Neustart einer schwierigen Beziehung

Seit 20 Jahren sind Deutschland und Tschechien durch den Nachbarschaftsvertrag verbunden. Doch noch immer lauern die Gespenster der Vergangenheit.
Von Michael Heitmann, dpa

Der damalige Bundeskanzler Helmut Kohl (l., dahinter der damalige Außenminister Genscher) und der damalige CSFR-Staatspräsident Vaclav Havel unterzeichneten am 27. Februar 1992 in der Prager Burg den in beiden Ländern umstrittenen deutsch-tschechoslowakischen Nachbarschaftsvertrag. Foto: dpa

Prag. Gemeinsam durchschnitten der damalige Außenminister Hans-Dietrich Genscher und sein Amtskollege Jiri Dienstbier 1989 den Eisernen Vorhang. Doch nach der symbolträchtigen Öffnung des Grenzzauns zwischen Deutschland und Tschechien dauerte es noch mehr als zwei Jahre, die Beziehungen zwischen Prag und Bonn auch vertraglich auf eine neue Grundlage zu stellen.

„Kürzer wäre wünschenswert gewesen, aber nach all den Belastungen, die auf dem deutsch-tschechischen Verhältnis lagen, war es wichtig, dass man zu Klarheit kommt“, meint Genscher heute. „Da ging Klarheit vor Tempo.“ Deutsche und Tschechen hätten großes Glück gehabt, dass in Prag mit Dienstbier und Präsident Vaclav Havel „wirkliche Europäer“ die Verantwortung trugen, sagt der 84-Jährige.

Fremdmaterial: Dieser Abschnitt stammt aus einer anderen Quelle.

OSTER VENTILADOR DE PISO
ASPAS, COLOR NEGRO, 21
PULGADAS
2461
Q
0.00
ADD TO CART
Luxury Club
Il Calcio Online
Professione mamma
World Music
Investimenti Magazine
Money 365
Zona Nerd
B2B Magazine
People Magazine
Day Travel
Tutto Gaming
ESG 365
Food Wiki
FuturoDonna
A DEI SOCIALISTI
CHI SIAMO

Bei den geheimen Verhandlungen kämpften die Diplomaten mit den Gespenstern der Vergangenheit. Sie stritten über die Zerschlagung der Tschechoslowakei ebenso wie die Vertreibung von rund drei Millionen Deutschen nach dem Zweiten Weltkrieg.

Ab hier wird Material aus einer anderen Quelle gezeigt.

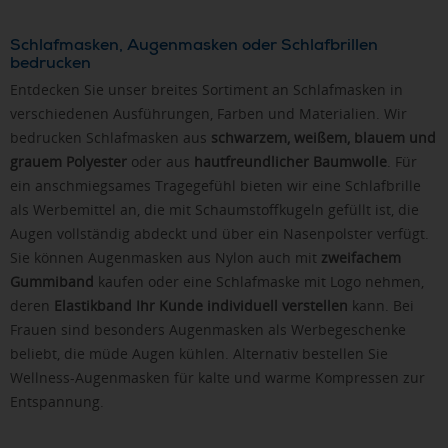
Schlafmasken, Augenmasken oder Schlafbrillen
bedrucken
Entdecken Sie unser breites Sortiment an Schlafmasken in
verschiedenen Ausführungen, Farben und Materialien. Wir
bedrucken Schlafmasken aus
schwarzem, weißem, blauem und
grauem Polyester
oder aus
hautfreundlicher Baumwolle
. Für
ein anschmiegsames Tragegefühl bieten wir eine Schlafbrille
als Werbemittel an, die mit Schaumstoffkugeln gefüllt ist, die
Augen vollständig abdeckt und über ein Nasenpolster verfügt.
Sie können Augenmasken aus Nylon auch mit
zweifachem
Gummiband
kaufen oder eine Schlafmaske mit Logo nehmen,
deren
Elastikband Ihr Kunde individuell verstellen
kann. Bei
Frauen sind besonders Augenmasken als Werbegeschenke
beliebt, die müde Augen kühlen. Alternativ bestellen Sie
Wellness-Augenmasken für kalte und warme Kompressen zur
Entspannung.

„Enge und lebendige Partnerschaft“

Am 27. Februar 1992 war der Vertrag dann unterschriftsreif. Gegner der Aussöhnung skandierten vor der Prager Burg nationalistische Parolen, während Havel und Bundeskanzler Helmut Kohl drinnen die gute Nachbarschaft besiegelten. „Der Vertrag hat den Weg freigemacht für ein Verhältnis zwischen Tschechen und Deutschen, das bestimmt ist von gegenseitiger Verantwortung und Respektierung“, sagt Genscher. Für Außenminister Guido Westerwelle markiert der Vertrag von 1992 weit mehr als einen Neubeginn nach einer schwierigen Vergangenheit. „Heute, zwanzig Jahre später, leben wir Deutsche mit unseren slowakischen und tschechischen Nachbarn eine enge und lebendige Partnerschaft“, erklärt Westerwelle.

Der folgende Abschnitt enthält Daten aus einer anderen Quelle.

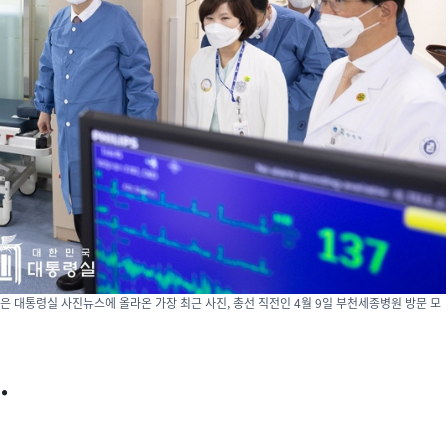
은 대통령실 사진뉴스에 올라온 가장 최근 사진, 총선 직전인 4월 9일 부천세종병원 방문 모
.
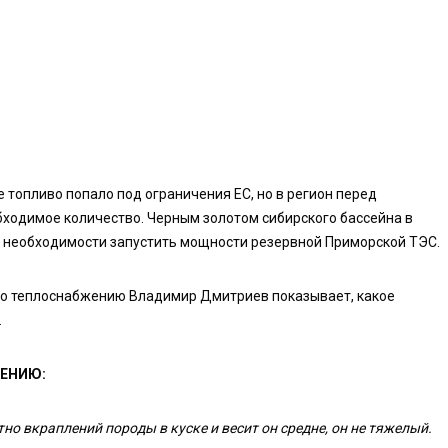
е топливо попало под ограничения ЕС, но в регион перед
бходимое количество. Черным золотом сибирского бассейна в
ри необходимости запустить мощности резервной Приморской ТЭС.
 по теплоснабжению Владимир Дмитриев показывает, какое
.
ЕНИЮ:
тно вкраплений породы в куске и весит он средне, он не тяжелый.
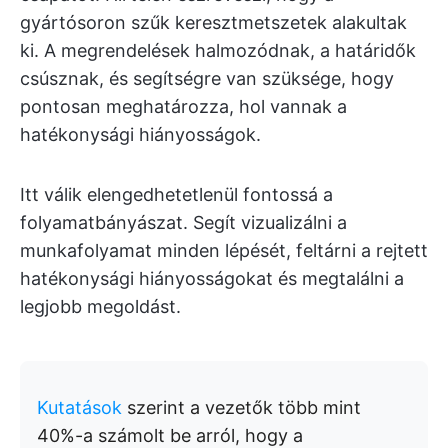
gyártósoron szűk keresztmetszetek alakultak
ki. A megrendelések halmozódnak, a határidők
csúsznak, és segítségre van szüksége, hogy
pontosan meghatározza, hol vannak a
hatékonysági hiányosságok.
Itt válik elengedhetetlenül fontossá a
folyamatbányászat. Segít vizualizálni a
munkafolyamat minden lépését, feltárni a rejtett
hatékonysági hiányosságokat és megtalálni a
legjobb megoldást.
Kutatások
szerint a vezetők több mint
40%-a számolt be arról, hogy a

Kurz nach der Wiedervereinigung war beim kleineren Nachbarn die Angst vor einem wiedererstarkten Deutschland groß. Bei manchen Vertragspassagen schrillten in Prag die Alarmglocken. Dass die tschechische Textvariante von der Staatsgrenze, die deutsche nur von der bestehenden Grenze sprach, sorgte für Beunruhigung. Der im Dezember gestorbene Havel stellte sich dem innenpolitischen Gegenwind. Er fand versöhnliche Worte und brachte später das ambivalente Verhältnis zu Deutschland so auf den Punkt: „Deutschland ist unsere Inspiration wie unser Schmerz.“

Tschechen fühlen sich diskriminiert

Bayern, das nach dem Krieg vielen vertriebenen Sudetendeutschen zu einer neuen Heimat geworden war, verweigerte dem Nachbarschaftsvertrag 1992 im Bundesrat die Zustimmung. Bis heute ist das Verhältnis zum direkten Nachbarn nicht immer unverkrampft. Erst im Dezember 2010 besuchte Horst Seehofer als erster bayerischer Ministerpräsident das Nachbarland. Dann warf ein heftiger Streit um Forderungen der Sudetendeutschen, Prag solle sich für die Vertreibung entschuldigen, einen Schatten auf das Pfingstreffen der Heimatvertriebenen. Sorgen bereitet in Bayern zudem der aggressive Schmuggel der Modedroge Crystal Speed über die offene Grenze der Schengen-Staaten. Die Tschechen fühlen sich indes von den nach ihrer Ansicht häufigen Autokontrollen im deutschen Grenzgebiet pauschal diskriminiert.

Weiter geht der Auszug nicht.